The three examples are as follows:
- The core regions being studied in western Eurasia are represented by the Balkan and Anatolian lands of the medieval east Roman (Byzantine) empire. The results of some work carried out in preliminary research by the project team have already been published Haldon et al paper; Byzantine Anatolia poster. The historical geography and landscapes of these regions has been the subject of a number of detailed studies, but only in recent years has collaboration between historians and environmental scientists begun to offer new insights. A number of archaeological projects, adopting an integrated archaeological-environmental approach, have made similar advances in understanding at a highly localized level. Byzantine archaeologists and historians are now beginning to take account of climate and environment as significant factors in their interpretations, and the present project hopes to make the incorporation of collaborative research a more widely accepted and indeed expected approach to the social and economic history of the Byzantine world. Combining all the data in a unified interpretive methodology the project aims to offer new, detailed and comprehensive narratives of the empire’s history.
- Contrary to Byzantium, in recent years the field of Ottoman environmental history has already produced a number of important monographs.
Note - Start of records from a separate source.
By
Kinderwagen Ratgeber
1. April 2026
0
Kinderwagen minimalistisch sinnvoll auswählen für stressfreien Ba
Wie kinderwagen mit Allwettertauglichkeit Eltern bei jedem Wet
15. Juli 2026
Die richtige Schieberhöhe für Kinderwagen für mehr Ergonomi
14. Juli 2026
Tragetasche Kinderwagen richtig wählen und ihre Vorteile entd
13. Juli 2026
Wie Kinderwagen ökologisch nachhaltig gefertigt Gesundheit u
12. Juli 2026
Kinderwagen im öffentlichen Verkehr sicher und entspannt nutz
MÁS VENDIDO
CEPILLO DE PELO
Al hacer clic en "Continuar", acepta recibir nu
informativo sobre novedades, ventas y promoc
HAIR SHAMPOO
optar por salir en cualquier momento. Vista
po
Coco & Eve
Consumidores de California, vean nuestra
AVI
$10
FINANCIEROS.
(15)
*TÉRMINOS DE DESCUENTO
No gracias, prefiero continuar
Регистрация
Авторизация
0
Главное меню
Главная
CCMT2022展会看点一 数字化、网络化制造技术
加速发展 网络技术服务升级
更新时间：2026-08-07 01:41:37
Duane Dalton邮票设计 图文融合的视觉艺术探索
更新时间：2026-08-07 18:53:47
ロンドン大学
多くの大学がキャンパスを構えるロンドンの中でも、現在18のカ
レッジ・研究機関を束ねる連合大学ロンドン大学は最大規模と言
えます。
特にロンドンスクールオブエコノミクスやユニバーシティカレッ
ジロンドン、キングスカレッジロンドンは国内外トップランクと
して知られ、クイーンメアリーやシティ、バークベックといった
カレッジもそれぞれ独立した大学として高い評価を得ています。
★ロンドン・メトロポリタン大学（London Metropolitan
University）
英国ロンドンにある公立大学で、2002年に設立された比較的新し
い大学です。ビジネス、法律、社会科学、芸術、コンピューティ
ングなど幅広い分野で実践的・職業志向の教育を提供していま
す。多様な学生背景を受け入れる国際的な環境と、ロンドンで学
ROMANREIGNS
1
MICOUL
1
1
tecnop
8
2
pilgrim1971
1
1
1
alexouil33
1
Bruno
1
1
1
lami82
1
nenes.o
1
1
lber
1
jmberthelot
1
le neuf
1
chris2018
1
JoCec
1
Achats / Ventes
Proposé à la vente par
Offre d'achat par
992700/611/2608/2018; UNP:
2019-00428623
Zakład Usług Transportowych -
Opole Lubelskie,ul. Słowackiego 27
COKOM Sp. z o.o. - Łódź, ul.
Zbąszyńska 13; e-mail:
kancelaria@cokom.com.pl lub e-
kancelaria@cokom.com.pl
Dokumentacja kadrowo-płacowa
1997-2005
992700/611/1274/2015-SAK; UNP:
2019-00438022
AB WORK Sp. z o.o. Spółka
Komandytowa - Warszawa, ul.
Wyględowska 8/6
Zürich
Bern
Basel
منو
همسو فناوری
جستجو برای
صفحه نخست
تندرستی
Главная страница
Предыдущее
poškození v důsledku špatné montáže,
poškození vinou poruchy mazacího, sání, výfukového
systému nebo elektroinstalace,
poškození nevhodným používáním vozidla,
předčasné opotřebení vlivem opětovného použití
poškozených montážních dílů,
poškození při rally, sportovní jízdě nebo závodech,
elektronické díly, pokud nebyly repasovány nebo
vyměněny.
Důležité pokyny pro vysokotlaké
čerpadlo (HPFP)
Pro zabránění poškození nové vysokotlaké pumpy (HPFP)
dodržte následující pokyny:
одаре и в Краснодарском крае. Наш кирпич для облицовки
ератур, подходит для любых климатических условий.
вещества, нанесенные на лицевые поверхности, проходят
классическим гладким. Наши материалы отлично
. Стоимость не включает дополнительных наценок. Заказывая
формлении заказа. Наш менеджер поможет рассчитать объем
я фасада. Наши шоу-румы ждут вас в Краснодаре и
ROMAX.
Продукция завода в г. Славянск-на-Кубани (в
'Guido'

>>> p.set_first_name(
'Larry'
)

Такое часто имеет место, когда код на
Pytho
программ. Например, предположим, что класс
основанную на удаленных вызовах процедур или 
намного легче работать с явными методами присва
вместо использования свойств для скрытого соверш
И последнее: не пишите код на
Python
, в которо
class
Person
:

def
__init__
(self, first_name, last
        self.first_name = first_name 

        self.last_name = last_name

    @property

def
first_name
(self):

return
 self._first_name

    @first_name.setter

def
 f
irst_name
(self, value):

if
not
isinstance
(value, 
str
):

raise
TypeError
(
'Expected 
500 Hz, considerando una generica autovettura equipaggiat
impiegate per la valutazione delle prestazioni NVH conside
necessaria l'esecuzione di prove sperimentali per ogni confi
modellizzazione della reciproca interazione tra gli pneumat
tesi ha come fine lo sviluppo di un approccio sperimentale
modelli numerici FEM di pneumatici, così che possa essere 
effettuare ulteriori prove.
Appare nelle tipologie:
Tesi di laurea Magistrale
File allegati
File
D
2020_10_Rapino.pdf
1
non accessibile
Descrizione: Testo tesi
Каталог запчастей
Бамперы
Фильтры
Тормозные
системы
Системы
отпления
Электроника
Therefore, this initiative seeks to explore the synergy between the two scholarly communities who work on the history of the same regions, but under different historical circumstances. Moreover, the fact that the Ottoman world left a large number of archival sources – tahrir defterleri, or tax registers, court records, and many more – offers exceptional advantages in the pursuit of an integrated environmental-societal history. The documentary data provide detailed information on land-use, agrarian practice, and social phenomena in a specific region, town, or village, which can in turn be confronted with the scientific data on the past environments. As a result, Ottoman historians are able to study in detail the local societies responses and adaptations to climatic events, thus also providing comparative models and cases that can be used for the study of the Byzantine world, for which the available sources are usually not that numerous or detailed.
- The case of eastern Eurasia is especially significant. Although many studies have associated the demise of complex societies with deteriorating climate, few have investigated the connection between an ameliorating environment, surplus resources, energy, and the rise of empires. The 13th-century Mongol Empire was the largest contiguous land empire in world history. Although drought had been proposed as one factor that spurred Mongol conquests, no high-resolution moisture data was available for the period spanning the rapid development of the Mongol Empire. Recent research has generated a 1,112-y tree-ring reconstruction of warm-season water balance derived from Siberian pine (Pinus sibirica) trees in central Mongolia. This reconstruction accounts for 56% of the variability in the regional water balance and is significantly correlated with steppe productivity across central Mongolia. In combination with a gridded temperature reconstruction, the results indicate that the regional climate during the conquests of Chinggis Khan’s 13th-century Mongol Empire was warm and persistently wet. The period was characterized by 15 consecutive years of above average moisture in central Mongolia, coincided with the rise of Chinggis Khan, and is unprecedented over the last 1,112 y. It has been suggested that these climate conditions promoted high grassland productivity and favored the formation of Mongol political and military power. Tree-ring and meteorological data also suggest that the early 21st-century drought in central Mongolia was the most severe of the last 1,112 y, consistent with projections of warming over Inner Asia. Future warming may overwhelm increases in precipitation leading to similar heat droughts, with potentially severe consequences for modern Mongolia. By pursuing the climate history and environmental history of the Mongolian steppe from the medieval into the modern period, we plan to demonstrate yet another paradigm for socio-political transformation, contrasting with that in western Eurasia. The Climate and Ecology of the Mongol Empire
By comparing and contrasting these three periods/areas, as well as several others, in respect of their varied social, economic, environmental and climate trajectories and histories, our project substantially impacts the development and application of the integrating approaches outlined above, both in respect of historical understanding as well as in terms of policy-making and planning for future change.